First is the issue of “are we certain of returns?” – the market has been very difficult in the last five years, some clients who bought from me five years ago are still nursing a significant amount of “floating losses”, while most agreed to stay put and stick to their financial plan. 

here I would provide economic update and insights as to where the market is now and its prospects going forward.

Second is the issue of “are we certain we are protected?” – People in our profession is called Insurance underwriters in the past, now we preferred to be known as financial advisors or wealth managers. Are we losing sight of what we are really meant to be to our clients; as their “chief risk manager?” Life Insurance is primarily a risk mitigating product, while investment returns will always be desired, it should not be offered as an investment solution.

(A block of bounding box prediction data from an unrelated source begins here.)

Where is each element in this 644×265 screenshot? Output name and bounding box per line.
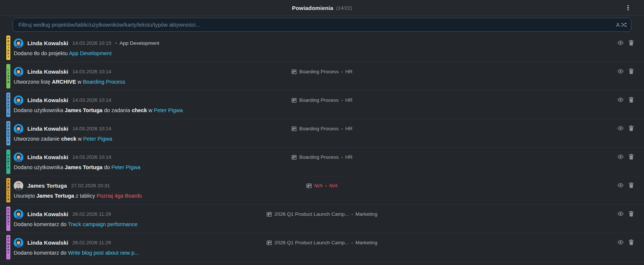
sort-toggle-button[interactable]: A	[616, 20, 628, 29]
notification-row: TABLICA James Tortuga 27.02.2026 20:31 U…	[0, 176, 644, 205]
eye-icon[interactable]	[617, 211, 624, 216]
board-icon	[266, 241, 272, 245]
body-link[interactable]: Poznaj 4ga Boards	[97, 193, 142, 199]
board-project-context: 2026 Q1 Product Launch Camp... • Marketi…	[266, 240, 377, 245]
body-link[interactable]: Track campaign performance	[68, 221, 137, 227]
body-link[interactable]: App Development	[69, 50, 111, 56]
type-strip-projekt: PROJEKT	[6, 36, 10, 60]
board-name: 2026 Q1 Product Launch Camp...	[274, 240, 349, 245]
body-link[interactable]: Boarding Process	[83, 79, 125, 85]
bullet-separator: •	[325, 184, 327, 188]
board-icon	[292, 70, 297, 74]
notifications-count: (14/22)	[336, 5, 352, 11]
timestamp: 27.02.2026 20:31	[71, 183, 110, 188]
body-text: James Tortuga	[65, 107, 103, 113]
notification-text: Dodano użytkownika James Tortuga do Pete…	[14, 164, 644, 171]
notification-row: KOMENT. Linda Kowalski 26.02.2026 11:29 …	[0, 205, 644, 233]
type-strip-zadanie: ZADANIE	[6, 121, 10, 145]
body-link[interactable]: Peter Pigwa	[154, 107, 183, 113]
avatar	[14, 238, 23, 248]
avatar	[14, 152, 23, 162]
bullet-separator: •	[341, 70, 343, 74]
body-text: Dodano komentarz do	[14, 250, 68, 256]
eye-icon[interactable]	[617, 183, 624, 188]
eye-icon[interactable]	[617, 126, 624, 131]
type-strip-tablica: TABLICA	[6, 178, 10, 202]
trash-icon[interactable]	[629, 68, 634, 74]
trash-icon[interactable]	[629, 125, 634, 131]
bullet-separator: •	[351, 241, 353, 245]
board-icon	[292, 155, 297, 160]
bullet-separator: •	[115, 41, 117, 46]
eye-icon[interactable]	[617, 154, 624, 159]
body-text: Utworzono listę	[14, 79, 52, 85]
project-name: Marketing	[355, 240, 377, 245]
user-name: Linda Kowalski	[27, 68, 68, 75]
trash-icon[interactable]	[629, 182, 634, 188]
notification-row: ZADANIE Linda Kowalski 14.03.2026 10:14 …	[0, 91, 644, 119]
project-name: HR	[345, 154, 353, 160]
trash-icon[interactable]	[629, 239, 634, 245]
bullet-separator: •	[341, 155, 343, 160]
board-name: N/A	[314, 183, 323, 188]
trash-icon[interactable]	[629, 40, 634, 46]
board-name: Boarding Process	[299, 97, 339, 103]
board-name: 2026 Q1 Product Launch Camp...	[274, 211, 349, 217]
user-name: Linda Kowalski	[27, 125, 68, 132]
avatar	[14, 95, 23, 105]
body-text: z tablicy	[74, 193, 96, 199]
body-text: Dodano tło do projektu	[14, 50, 69, 56]
type-strip-lista: LISTA	[6, 64, 10, 88]
eye-icon[interactable]	[617, 240, 624, 245]
eye-icon[interactable]	[617, 40, 624, 45]
body-link[interactable]: Peter Pigwa	[83, 136, 112, 142]
board-project-context: Boarding Process • HR	[292, 69, 353, 74]
timestamp: 26.02.2026 11:29	[73, 211, 111, 217]
body-text: Usunięto	[14, 193, 36, 199]
notifications-header: Powiadomienia (14/22)	[0, 0, 644, 16]
board-project-context: Boarding Process • HR	[292, 126, 353, 131]
project-name: N/A	[329, 183, 338, 188]
timestamp: 14.03.2026 10:14	[73, 126, 111, 131]
body-text: Dodano użytkownika	[14, 164, 65, 170]
body-link[interactable]: Peter Pigwa	[111, 164, 140, 170]
board-name: Boarding Process	[299, 69, 339, 74]
board-icon	[306, 184, 312, 188]
project-name: App Development	[120, 40, 159, 46]
type-strip-koment: KOMENT.	[6, 235, 10, 259]
bullet-separator: •	[351, 212, 353, 217]
user-name: Linda Kowalski	[27, 97, 68, 103]
body-text: do	[103, 164, 111, 170]
filter-input[interactable]	[13, 18, 631, 32]
body-text: ARCHIVE	[52, 79, 76, 85]
eye-icon[interactable]	[617, 69, 624, 74]
body-text: check	[61, 136, 76, 142]
user-name: Linda Kowalski	[27, 40, 68, 46]
trash-icon[interactable]	[629, 211, 634, 217]
body-text: Dodano użytkownika	[14, 107, 65, 113]
body-text: James Tortuga	[36, 193, 74, 199]
project-name: Marketing	[355, 211, 377, 217]
timestamp: 14.03.2026 10:14	[73, 69, 111, 74]
project-name: HR	[345, 126, 353, 131]
body-link[interactable]: Write blog post about new p...	[68, 250, 139, 256]
user-name: Linda Kowalski	[27, 154, 68, 160]
type-strip-koment: KOMENT.	[6, 207, 10, 231]
trash-icon[interactable]	[629, 97, 634, 103]
timestamp: 14.03.2026 10:14	[73, 154, 111, 160]
notification-row: ZADANIE Linda Kowalski 14.03.2026 10:14 …	[0, 119, 644, 148]
inline-project-context: • App Development	[115, 40, 160, 46]
body-text: do zadania	[103, 107, 132, 113]
kebab-menu-icon[interactable]	[624, 3, 632, 12]
avatar	[14, 209, 23, 219]
notification-text: Dodano komentarz do Track campaign perfo…	[14, 221, 644, 228]
trash-icon[interactable]	[629, 154, 634, 160]
eye-icon[interactable]	[617, 97, 624, 102]
avatar	[14, 124, 23, 134]
notification-text: Utworzono listę ARCHIVE w Boarding Proce…	[14, 78, 644, 85]
board-icon	[266, 212, 272, 217]
timestamp: 14.03.2026 10:15	[73, 40, 111, 46]
avatar	[14, 181, 23, 191]
board-icon	[292, 127, 297, 131]
board-project-context: Boarding Process • HR	[292, 97, 353, 103]
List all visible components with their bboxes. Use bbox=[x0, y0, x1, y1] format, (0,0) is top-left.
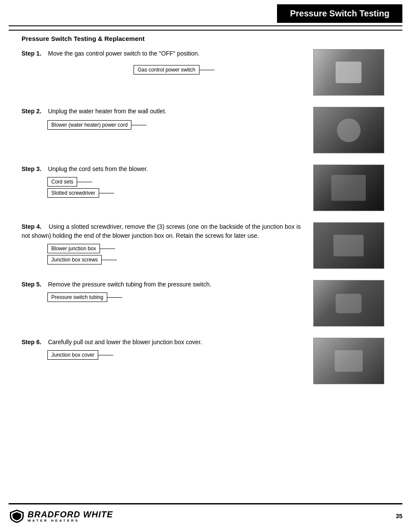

Third and the most important issue of “are you certain to succeed?” – Yes, the market is admittedly very difficult right now, but should it be a factor in the pursuit of our own dreams and aspirations? What are the things that may be holding us back?

I am very excited to share with you these insights, see you all on April 27 in our first post-pandemic face to face Special Interest Session

#acgadvice

Sunday, March 19, 2023

95. Is the advisor to blame if markets go down?

 


The market has been quite difficult to ascertain as it comes out of pandemic, easy monetary policies that aims to jumpstart stalled economies due to lockdowns are now rearing an ugly head of an "unintended consequence" in the form of rising inflation. As a result, Central bankers all over the world are responding aggressively by raising interest rates, leading to another "unintended consequence" of a liquidity crunch for financial institutions especially the banking sector because of higher funding costs. The last few days saw the closure and almost closure of some of the biggest banks both in the US and Europe. This could lead to a contagion considering how connected financial institutions are in a globalized financial market that operates without borders.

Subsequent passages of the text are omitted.